The THATCamp session officially titled ‘Crowdsourcing’ on the schedule was actually aimed at discussing the intersection of crowdsourced transcription and collaborative annotation. The group was small – just six of us and Ben Brumfield got us going by giving us an overview of transcription software and projects:
- The FamilySearch Indexing Project is an LDS church project put out by the FamilySearch Labs. Their goals: “Volunteers extract family history information from digital images of historical documents to create searchable indexes that assist everyone in finding their ancestors.”
- The Manuscript Transcription Assistant is based at Worcester Polytechnic Institute (WPI) and is described as “a tool to assist transcribers in creating transcriptions, and incorporate meta-data about each image and transcription that can then be used to search through an electronic library of transcriptions”. I found mention in the FAQ of the desire to create a community so that “transcribers will be able to collaborate their work by rating the quality of other user’s transcriptions. By ranking the transcriptions, specific versions of transcriptions will emerge as an authority for that manuscript. ” Unfortunately, a lot of the links on that site are broken and my attempt to register gave me an error. It is not clear to me that this project is actually still active.
- Soldier Studies is a website dedicated to posting transcriptions of civil war letters and diaries. This is not a tool for transcribing, but is clearly a repository targeting specifically transcriptions (see their Mission Statement for more information).
- Oh No Robot is a comics transcription and search tool. It provides a page to find comics needing transcription and a great page to explain how transcription works on their site.
After examining what was out there, Ben concluded that what he wanted didn’t exist – so he started to build it himself. He gave us a demo of his “very beta” software.

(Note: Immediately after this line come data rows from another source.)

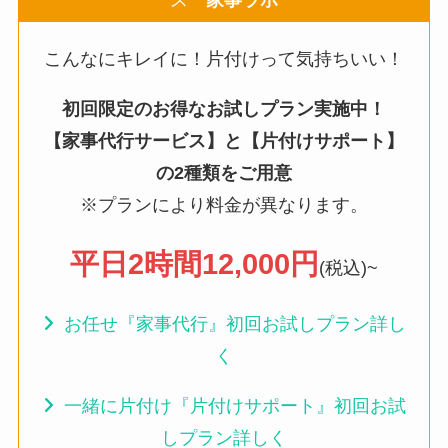
こんなにキレイに！片付けって気持ちいい！
初回限定のお得なお試しプラン実施中！
【家事代行サービス】と【片付けサポート】
の2種類をご用意
※プランにより料金が異なります。
平日2時間12,000円
(税込)~
お任せ『家事代行』初回お試しプラン詳し
く
一緒に片付け『片付けサポート』初回お試
しプラン詳しく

His goal is to build a web based tool to support collaborative manuscript transcription and annotation by individuals without a strong technical background. In its current (and private beta) state the software supports transcription, an innovative approach to linking individual words or phrases to collection defined subjects and some basic community tools to let his virtual team discuss transcription issues. Ben is working hard on the software – if you are interested in his project, definitely get in touch with him.
Travis Brown showed us his creation: eComma. eComma aims to “enable groups of students, scholars, or general readers to build collaborative commentaries on a text and to search, display, and share those commentaries online”. He showed us how users could tag or add comments on individual words or phrases of a loaded text. Take a look at the eComma page for Sonnet 18 by William Shakespeare. The words highlighted in blue are those which are tagged or have comments associated with them. If you highlight ‘the eye of heaven’ in line 5 you will see that it is tagged as a metaphor. Travis reported that he will have 2 other programmers working on eComma with him this summer and has his eye on improving some interface issues and adding a few more features.

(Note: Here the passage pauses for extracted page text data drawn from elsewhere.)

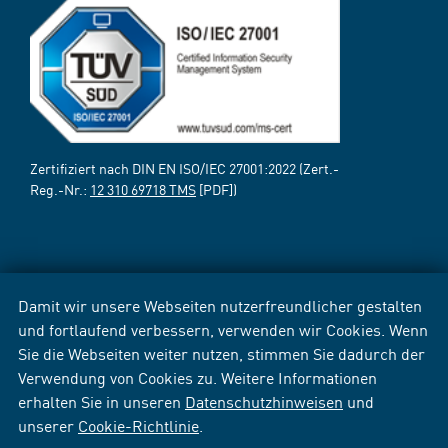
Zertifiziert nach DIN EN ISO/IEC 27001:2022 (Zert.-
Reg.-Nr.:
12 310 69718 TMS
[PDF])
Damit wir unsere Webseiten nutzerfreundlicher gestalten
und fortlaufend verbessern, verwenden wir Cookies. Wenn
Sie die Webseiten weiter nutzen, stimmen Sie dadurch der
Verwendung von Cookies zu. Weitere Informationen
erhalten Sie in unseren
Datenschutzhinweisen
und
unserer
Cookie-Richtlinie
.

We also talked about ways to display transcription. Elena Razlogova guided us over to the DoHistory website. There she showed us the Magic Lens interface. This interface displays the transcription of a handwritten diary page via a lens style overlay that you can move with your mouse. This reminded me of the Gilder Lehrman Battle Lines: Letters from America’s Wars interface that I found when doing research for my Communicating Context in Online Collections Poster. If you haven’t seen it before – go examine the page showing the transcription of (turn down your speaker if a reader’s voice will disturb those around you) Nathanael Green’s letter to Catherine Greene dated July 17, 1778.
While on the DoHistory site I also found the Try Your Hand At Transcribing page. This page shows the challenge of transcribing handwritten documents by giving you the chance to try it yourself and then lets you check your transcription with the click of a button.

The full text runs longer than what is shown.